Carlos Fuentes on a "Victim of Pinochet"

By Carlos Fuentes
[translator's notes in brackets]

I remember a showing back in the late 50s of the great Alain Resnais film Night and Fog, about the Nazi extermination camps. I went with my dear friend filmmaker Luis Buquel. At the end of the movie when the lights came on, we all remained in our seats, silent and rigid. Resnais had shown us the real face of hell, the hell invented by a mad tyrant. Hitler is the only case of a despot whose philosophy openly espoused one aim: Evil. He never deceived anyone. It's all there in his book, Mein Kampf.

Bunuel reacted with an anger directed first at himself. Shaken, moved by the terrible evidence of the Holocaust, he told me that the spectacle of massive death, graves full of naked corpses, skeletal and anonymous, made him shudder. But he feared that the very immensity of the numbers -- six million Jews murdered by the Third Reich -- would, in time, become a mere abstract event, a pain only of numbers. Therefore it was important to know actual history, the personal history of just one victim who would give voice and identity to the untold numbers of those sacrificed.

From there, the symbolic importance of the figure of Anne Frank as a victim of Nazi crimes. From there, the force with which William Styron's imagination brought to life the horror of Auschwitz in the figure of his protagonist, Sophie, the Polish mother forced by a Nazi commandant to choose only one of her children to live if she wanted to keep both of them from being killed [in his novel, Sophie's Choice]. Styron, in so doing, reminded us that among the victims of Nazi horror were not only Jews but Catholics, communists, homosexuals, and gypsies.

I have thought about this inevitable relationship between the number of victims and their incarnation in one individual now that the House of Lords is returning to judge the fate of the brutal Chilean dictator Augusto Pinochet. Some 4000 deaths, disappearances, tortures, and arbitrary imprisonments are attributed to him. At least half of all Chileans know the name of a victim close to them.

Pinochet's terror was no abstraction. I want to remember a man of outstanding intellect, political ability, and sensitivity, whose sacrifice not only incarnates the guilt of Pinochet, the tyrant within Chilean borders, but the international guilt of those who brought him to power: President Richard Nixon and his cronies in the US government in 1973. I got to know Orlando Letelier in Washington in 1975, thanks to Radomiro Tomic, my friend and colleague at the Smithsonian Institution. Tomic had been the Christian Democratic candidate against Salvador Allende and Unidad Popular [left-leaning coalition led by Allende] in 1972. Both the Christian Democrat Tomic and the Socialist Letelier represented that pluralistic continuity of Chilean democracy that had been an example for all of Latin America. Both represented the hope that Chile, sooner or later, would recover this democratic tradition.

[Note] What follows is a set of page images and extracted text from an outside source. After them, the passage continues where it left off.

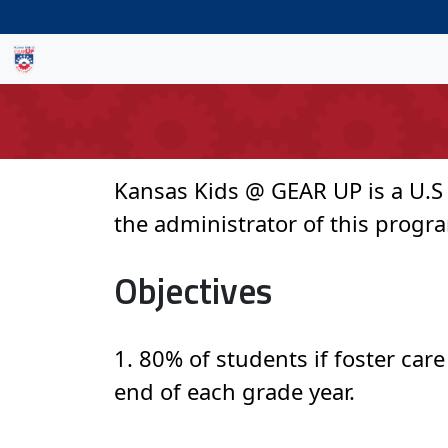
Kansas Kids @ GEAR UP is a U.S
the administrator of this program
Objectives
1. 80% of students if foster car
end of each grade year.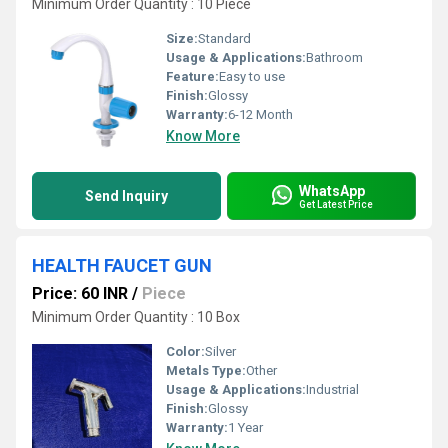
Minimum Order Quantity : 10 Piece
Size:
Standard
Usage & Applications:
Bathroom
Feature:
Easy to use
Finish:
Glossy
Warranty:
6-12 Month
Know More
WhatsApp
Send Inquiry
Get Latest Price
HEALTH FAUCET GUN
Price: 60 INR
/
Piece
Minimum Order Quantity : 10 Box
Color:
Silver
Metals Type:
Other
Usage & Applications:
Industrial
Finish:
Glossy
Warranty:
1 Year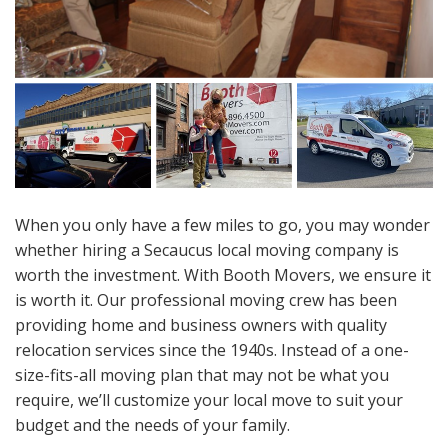
When you only have a few miles to go, you may wonder
whether hiring a Secaucus local moving company is
worth the investment. With Booth Movers, we ensure it
is worth it. Our professional moving crew has been
providing home and business owners with quality
relocation services since the 1940s. Instead of a one-
size-fits-all moving plan that may not be what you
require, we’ll customize your local move to suit your
budget and the needs of your family.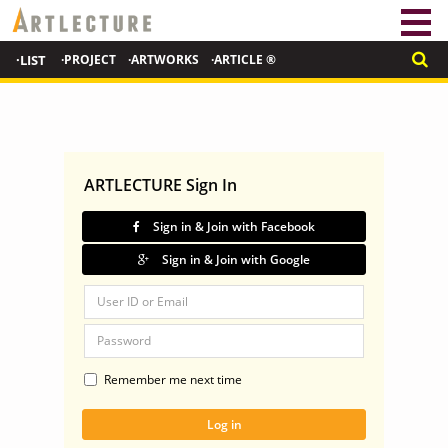
·LIST
·PROJECT
·ARTWORKS
·ARTICLE ®
ARTLECTURE Sign In
Sign in & Join with Facebook
Sign in & Join with Google
Remember me next time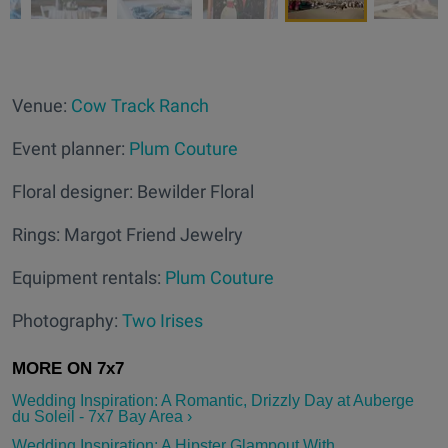
Venue:
Cow Track Ranch
Event planner:
Plum Couture
Floral designer: Bewilder Floral
Rings: Margot Friend Jewelry
Equipment rentals:
Plum Couture
Photography:
Two Irises
Wedding Inspiration: A Romantic, Drizzly Day at Auberge
du Soleil - 7x7 Bay Area ›
Wedding Inspiration: A Hipster Glampout With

Orlando Letelier was a cultured, elegant man, of extraordinary attractiveness and a refinement both physical and intellectual. His socialism was part of his active conviction, without any inconsistency with his family background. He had been minister of foreign affairs in the Allende government and, later, minister of defense. As such, he got to know Gen. Augusto Pinochet, the head of the Army named by President Allende for carrying out the duty, among others, of protecting Chile's republican institutions and everything the Chilean public had voted for.

To a Mexican, the Pinochet case calls to mind that of General Victoriano Huerta, military commander of Mexico City in 1913 appointed by president Francisco Madero, whom Huerta double-crossed and ordered assassinated, putting himself in power. The Judas parable is universal and recurrent. Letelier remembers a Pinochet obsequious to the point of being prostrate with servility, always quick to put on Minister Letelier's coat for him, offering to hold his briefcase in the corridor.

  "Pinochet," Letelier told us that night, "reminded me of a hairdresser's assistant, always ready to brush a collar [cepillar: a pun; means both "to brush" and "to butter/suck up"], with his head leaning into and his hand stretched out to a generous client."

The general, insinuating himself [insinuante; also means "crafty"], made friends with every member of the Allende cabinet. He got invited to their dinners, he tousled the little Marxist heads of their children, and together with his wife, wanted to be admitted to the inner circle and treated as a close friend of the same people who he would later order jailed, tortured, and killed. The anticommunism and patriotism which the tyrant brags about today were only camouflage for something more universal and profound: Pinochet came to power driven by resentment, his servile nature, and the sadistic enjoyment of getting revenge on those who were, in every sense, superior to him.

Twenty-four hours before the coup, Letelier told us, he received a message from the Ministry of Defense from his subordinate General Pinochet, who repeated to the point of being tiresome his loyalty to president Allende and his unshakable decision to defend the legitimately elected government of Chile against any right-wing putsch -- which he reviled as a treason to his country, his rank, and his army.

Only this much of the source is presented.